Antoine Winfield sat on a beach in the Dominican Republic waiting for a friend's wedding to begin. The scene was postcard perfect, yet Winfield kept staring at his phone.

His wife, Erniece, told him to put it away and enjoy paradise.

"I've got to watch this," he replied.

He had a football game to dissect and a player to critique.

The wedding was Labor Day weekend, a few days after the Gophers opened their season with a victory against Oregon State.

Antoine Winfield Jr. made his college debut that night, which meant his dad, a former Pro Bowl cornerback and fan favorite as a Viking, kept his usual routine: He reviewed the game in painstaking detail to provide insight for his son.

"I'm teaching him everything that I know," Winfield said.

Winfield's expertise and athletic genes have helped guide his son's path to Division I football. Antoine Jr., a true freshman safety, played in the Gophers' first two games, and his role is expected to expand.

"We've got a lot of stuff that we're doing with him right now," defensive coordinator Jay Sawvel said. "He's going to be valuable for us going forward."

As a recruit in Texas, Winfield caught Sawvel's eye with one particular skill.

"He can run and tackle," he said.

Sound familiar, Vikings fans?

The elder Winfield was one of the NFL's best tackling cornerbacks of his generation, finishing his 14-year career with 972 tackles. He had textbook fundamentals and was fearless as a nickel corner, despite being undersized at 5-9, 185 pounds.

Winfield sees a lot of himself in his son, only slightly bigger at 5-10, 195.

And fans are going to see a lot of father in son. They look similar physically, they run the same, the name's the same — that's a lot of pressure on the young man.

Dad's advice: Be yourself. Make your own name.

"Trust me," Winfield said, "he's going to be a hell of a baller for the University of Minnesota."

Returning home

If things had gone differently, Antoine Jr. would have been an in-state recruit. He attended Eden Prairie as a freshman and became friends with fellow athletes Carter Coughlin (freshman linebacker for the Gophers) and JD Spielman (freshman wide receiver at Nebraska).

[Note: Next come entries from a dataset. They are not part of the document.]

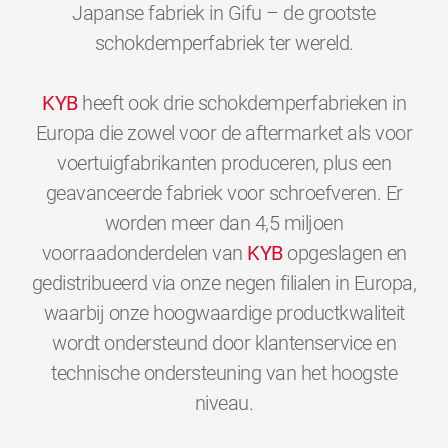
Japanse fabriek in Gifu – de grootste
schokdemperfabriek ter wereld.
KYB
heeft ook drie schokdemperfabrieken in
Europa die zowel voor de aftermarket als voor
voertuigfabrikanten produceren, plus een
geavanceerde fabriek voor schroefveren. Er
worden meer dan 4,5 miljoen
voorraadonderdelen van
KYB
opgeslagen en
gedistribueerd via onze negen filialen in Europa,
waarbij onze hoogwaardige productkwaliteit
wordt ondersteund door klantenservice en
technische ondersteuning van het hoogste
0
0
0
0
0
0
niveau.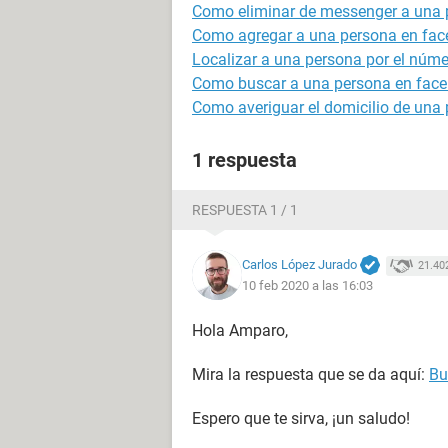
Como eliminar de messenger a una 
Como agregar a una persona en face
Localizar a una persona por el númer
Como buscar a una persona en fac
Como averiguar el domicilio de una 
1 respuesta
RESPUESTA 1 / 1
Carlos López Jurado
21.40
10 feb 2020 a las 16:03
Hola Amparo,
Mira la respuesta que se da aquí:
Bu
Espero que te sirva, ¡un saludo!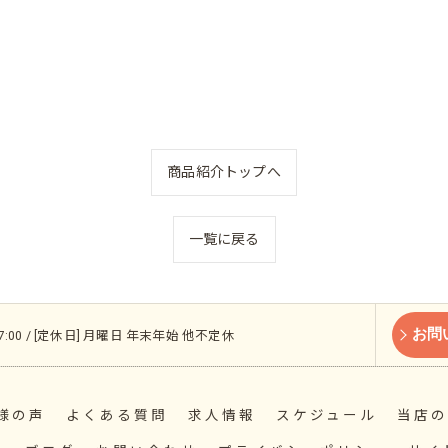
商品紹介トップへ
一覧に戻る
お問
 17:00 / [定休日] 月曜日 年末年始 他不定休
様の声
よくある質問
求人情報
スケジュール
当店の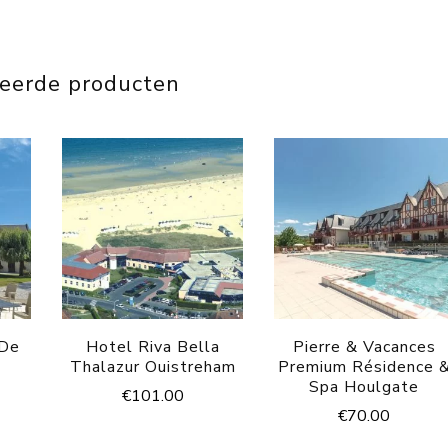
teerde producten
 De
Hotel Riva Bella
Pierre & Vacances
Thalazur Ouistreham
Premium Résidence 
Spa Houlgate
€
101.00
€
70.00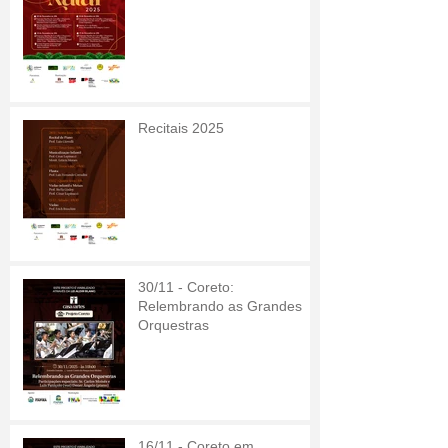
Recitais 2025
30/11 - Coreto:
Relembrando as Grandes
Orquestras
16/11 - Coreto em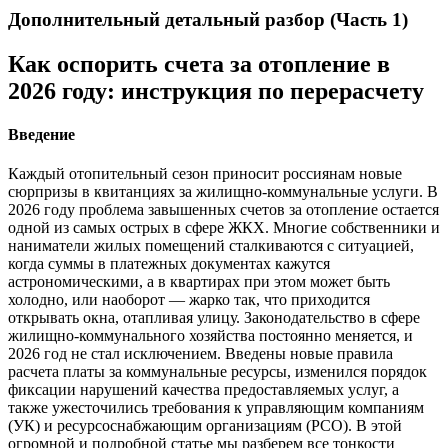
Дополнительный детальный разбор (Часть 1)
Как оспорить счета за отопление в
2026 году: инструкция по перерасчету
Введение
Каждый отопительный сезон приносит россиянам новые
сюрпризы в квитанциях за жилищно-коммунальные услуги. В
2026 году проблема завышенных счетов за отопление остается
одной из самых острых в сфере ЖКХ. Многие собственники и
наниматели жилых помещений сталкиваются с ситуацией,
когда суммы в платежных документах кажутся
астрономическими, а в квартирах при этом может быть
холодно, или наоборот — жарко так, что приходится
открывать окна, отапливая улицу. Законодательство в сфере
жилищно-коммунального хозяйства постоянно меняется, и
2026 год не стал исключением. Введены новые правила
расчета платы за коммунальные ресурсы, изменился порядок
фиксации нарушений качества предоставляемых услуг, а
также ужесточились требования к управляющим компаниям
(УК) и ресурсоснабжающим организациям (РСО). В этой
огромной и подробной статье мы разберем все тонкости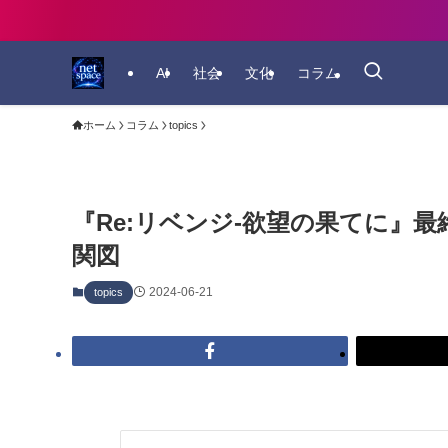
AI
社会
文化
コラム
ホーム
コラム
topics
『Re:リベンジ-欲望の果てに』
関図
2024-06-21
topics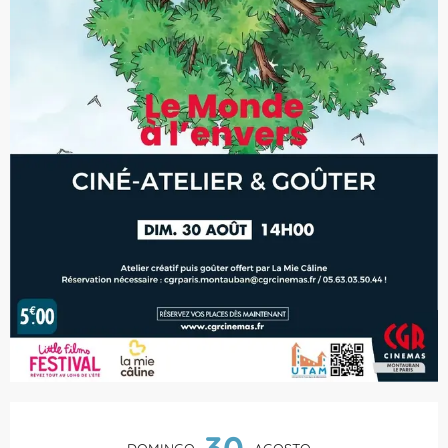
Horarios y datos de contacto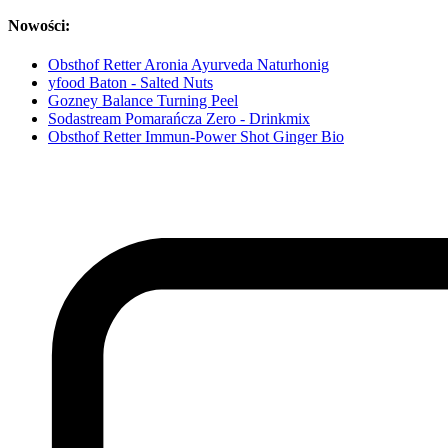
Nowości:
Obsthof Retter Aronia Ayurveda Naturhonig
yfood Baton - Salted Nuts
Gozney Balance Turning Peel
Sodastream Pomarańcza Zero - Drinkmix
Obsthof Retter Immun-Power Shot Ginger Bio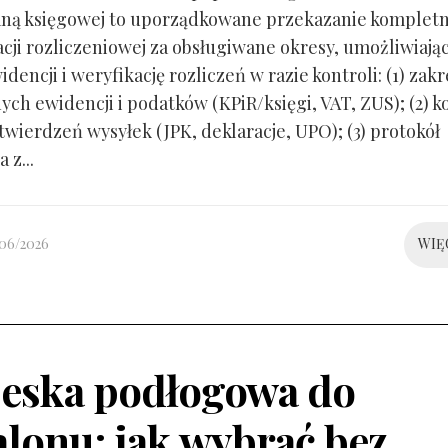
ną księgowej to uporządkowane przekazanie kompletn
ji rozliczeniowej za obsługiwane okresy, umożliwiają
idencji i weryfikację rozliczeń w razie kontroli: (1) zakr
ch ewidencji i podatków (KPiR/księgi, VAT, ZUS); (2) 
twierdzeń wysyłek (JPK, deklaracje, UPO); (3) protokół
 z...
/06/2026
WIĘ
eska podłogowa do
alonu: jak wybrać bez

Life changed abruptly when the Vikings released his father after the 2012 season. Winfield was 35 and scheduled to make $7.25 million.

Winfield went to training camp with the Seattle Seahawks but retired once it became clear he would not survive cuts. His release by the Vikings angered fans, but Winfield says he understood the business.

"I was an old guy," he said. "This is a young man's sport."

The family moved to Houston and Winfield immersed himself into teaching Football 101 to his three sons, starting with Antoine Jr., the oldest.

Antoine Jr. loved that football is serious business in Texas, allowing him to train year-round. His favorite spot in his family's home was their weight room. He lifted daily and stopped eating fried food.

His father took him to a field several times a week in 100-degree heat. They worked on footwork, technique, cone drills, ladder drills and defensive back fundamentals.

At night, they'd fire up the laptop and scrutinize Antoine Jr.'s games or watch videos that his dad kept of his own high school career in Akron, Ohio.

"I want them to see the standards," he said.

Antoine Jr. still watches his dad's videos often and marvels at his toughness.

"He was able to play that way as small as he is," he said. "I don't know how he did it. He was hitting some big guys."

Winfield refused to let his size deter him. Tackling, he said, came natural.

"Technique, be low, play nasty, play strong," he said. "You have to love contact."

He instills that mentality in his sons.

"It's weird how we look the same," Antoine Jr. said. "The way that we look tackling and running to the ball."

Road to the U

Antoine Jr. grew up a fan of the Vikings and the Ohio State Buckeyes, his dad's alma mater. The Gophers were never on his radar, even when he lived here.

He returned to the Twin Cities to visit friends last summer. Coughlin already had committed and encouraged Winfield to take a look at the Gophers, too.

"I didn't really think too much about it," Winfield said. "But I came up here and I loved my visit. Everything was nice and I felt like I could fit in."

Gophers coach Tracy Claeys dived deep on football philosophies with father and son during his in-home recruiting visit that included "probably the best sloppy joes I've ever eaten in my life," Claeys said.

Erniece, who used to cook for Vikings players on Monday nights during the season, has a confession.

"We were eating leftovers," she said.

Erniece said her son's tunnel-vision ambition at times felt like "all work and no play." Antoine Jr. makes no secret of his desire to become an NFL player.

"Little 'Toine is so determined and dedicated and devoted to football," Erniece said. "I've never seen anything like it before."

Like father, like son.

"It was always my goal to play Division I college football and go to the NFL," Winfield said. "And then to see my oldest son follow in my footsteps, I'm so excited."